Think they can't see your email? Think again.

So I'm recently out to dinner with an IT executive at a very large storage vendor and as we're talking he relates to me a story about how his CEO once proclaimed that HIS email was as secure as the day is long. The IT executive rather sheepishly replies, "Ah, actually there are about 150 people with admin privileges who could potentially view your email."

What I found profound about this admission is that even top executives of IT companies have no idea just how many people have access to allegedly secure systems that make vulnerable all sorts of not only business information, but personal, data. And, if they're vulnerable, how much more is everyone else?

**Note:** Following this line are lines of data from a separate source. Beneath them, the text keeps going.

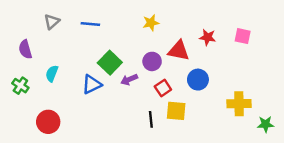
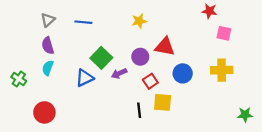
red star: (208, 37) -> (209, 11), moved
purple semicircle: (25, 49) -> (48, 46), moved
yellow cross: (239, 104) -> (222, 70), moved

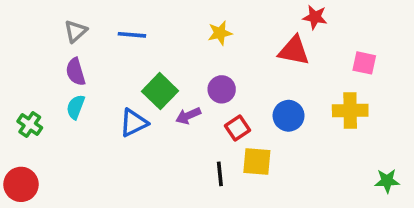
red star: (209, 11) -> (315, 17), moved
pink square: (224, 33) -> (364, 63), moved
red triangle: (165, 47) -> (294, 51), moved
red circle: (44, 112) -> (21, 184), moved

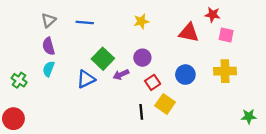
red star: (315, 17) -> (213, 15), moved
pink square: (364, 63) -> (226, 35), moved
yellow square: (257, 162) -> (165, 104), turned 30

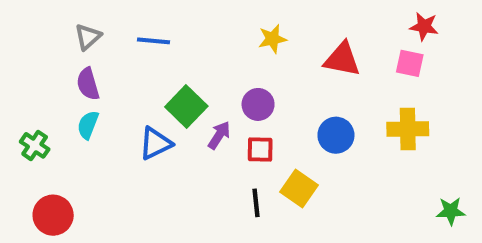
red star: (213, 15) -> (424, 27), moved
yellow star: (141, 21) -> (272, 39), moved
purple arrow: (121, 75) -> (219, 135), turned 147
red square: (153, 82) -> (260, 150), moved, turned 35
red circle: (13, 119) -> (53, 215), moved

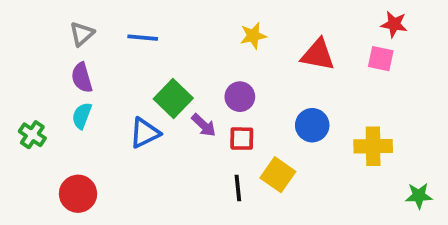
yellow cross: (408, 129) -> (373, 146), moved
purple arrow: (219, 135) -> (204, 125), turned 100
red circle: (53, 215) -> (78, 194), moved

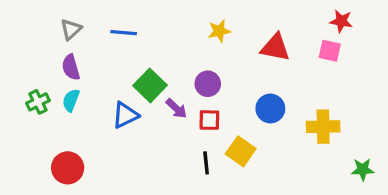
green cross: (32, 135) -> (38, 102), moved, turned 30

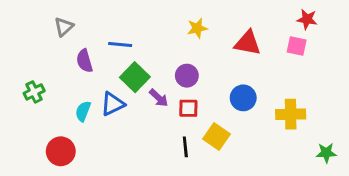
blue line: (124, 33) -> (120, 44), moved
purple semicircle: (71, 67) -> (84, 61), moved
cyan semicircle: (71, 100) -> (83, 111), moved

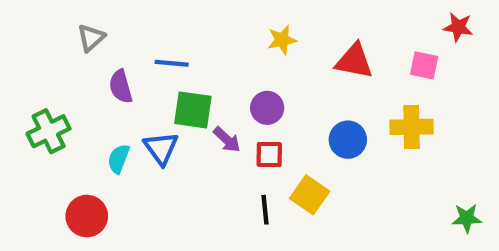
red star: (307, 19) -> (458, 27), moved
green square: (135, 77) -> (193, 110), turned -36
green cross: (34, 92) -> (49, 131), size x1.4
blue triangle: (113, 104) -> (161, 148), turned -40
yellow cross: (291, 114) -> (411, 127), moved

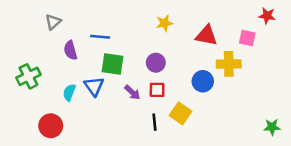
yellow cross: (411, 127) -> (229, 64), moved
purple arrow: (227, 140) -> (132, 92), moved

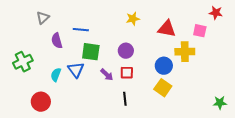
yellow square: (181, 113) -> (163, 88), moved

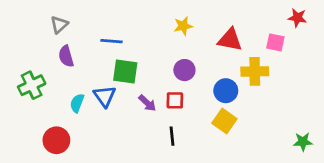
purple semicircle: (57, 41) -> (66, 56), moved
purple circle: (126, 51) -> (184, 70), moved

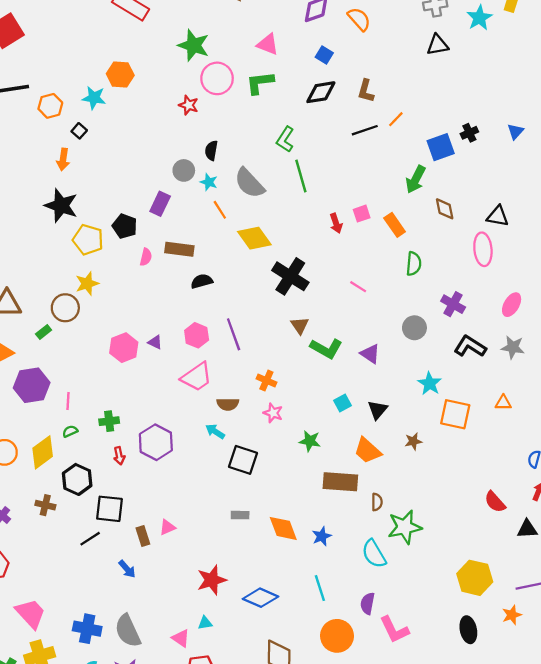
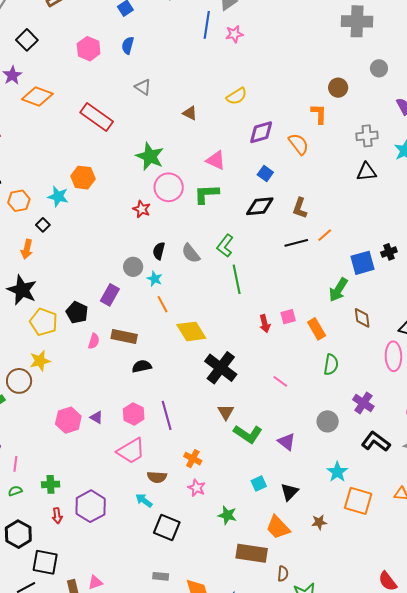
gray semicircle: (249, 183) -> (191, 253), moved, size x0.7

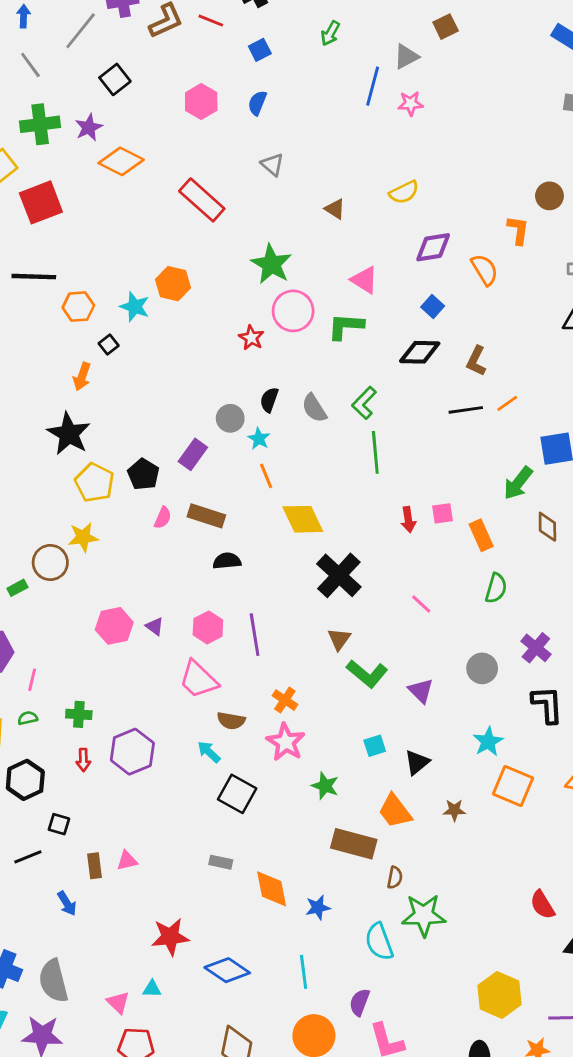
black L-shape: (376, 442) -> (547, 705), turned 44
pink trapezoid: (131, 451) -> (198, 679), turned 68
pink star: (197, 488) -> (286, 742), size x1.5
black square: (45, 562) -> (59, 824), size x0.6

While up until about a year ago network storage security was a closet issue at best, today it's quickly becoming a top-of-mind issue for IT managers. This is also being revealed in the marketplace ala NetApp's purchase of Decru, EMC's purchase of RSA and announcements by IBM and Sun on new tape drive-level encrytion. Word to the wise: stay on the leading edge of storage security or risk some massive embarassment.

What People Are Saying

The Indians understood

The Indians understood Custer's coded instructions. "Retreat!" They are a lot smarter than any of us think.

Ramanujan, Srinivasa (Aaiyangar)
(born Dec. 22, 1887, Erode, India-died April 26, 1920, Kumbakonam)
Indian mathematician.
Extremely poor, he was largely self-taught from age 15.
In 1913 he began a correspondence with Godfrey H. Hardy (1877–1947) that took him to England, where he made advances, especially in the theory of numbers, the partition of numbers, and the theory of continued fractions.
He published papers in English and European journals, and in 1918 he became the first Indian elected to the Royal Society of London.
He died of tuberculosis at age 32, generally unknown but recognized by mathematicians as a phenomenal genius.

See http://www.answers.com/topic/srinivasa-ramanujan

If the CxO wants hir

If the CxO wants his electronic communications to be secure, he should hire IT people as clueless in technology as he is. Probably offshore all the IT: "These Indians will not understand my secret code".